Basically, if you are over, then you are a chapter 13. If you are under, then you are a chapter 7.
So I just refunded a retainer payment to some clients who didn’t understand the difference between net and gross. With one child, the magical median income number was $78,581. They told me that their income was sitting at $72,000, so it should have been a simple chapter 7. Once they sent in their paystubs, it showed that they were pulling in $98,000 a year (gross). With payroll deductions, they were netting $72,000 a year (net).When I ran their income figures through my 6 month paystub analysis, Form 122 showed that they had over $2,000 a month left over to pay their creditors off. That means that they would have to be a chapter 13 with a repayment plan of up to $2,000 a month. They didn’t like this development at all, and I refunded their money.
Now remember that these numbers can be adjusted by child support payments (received or made), larger mortgages, huge tax debt, etc.
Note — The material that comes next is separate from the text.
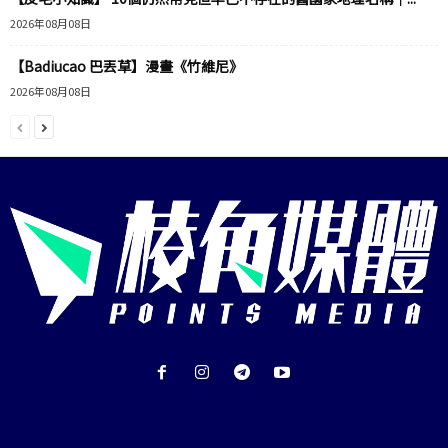
2026年08月08日
【Badiucao 巴丟草】漫畫《竹維尼》
2026年08月08日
It is a gross overgeneralization to say that if you are over that figure then you MUST be a chapter 13, but this is the baseline we start with. That being said, here are the current figures for Salt Lake County that we use on our Form 122 (6 month average of current monthly income and disposable income):
Married with 1 child: $78,581
Married with 2 children: $88,835
Married with 3 children: $97,835
Married with 4 children: $106,836
Married with 5 children: $115,835
Married with 6 children: $124,835
Married with 7 children: $133,835
Married with 8 children: $142,835
Married with 9 children: $151,835
Married with 10 children: $160,835
If you have more than 10 children, you’re probably going to be below median. I have 11 children, and I know how expensive that can be.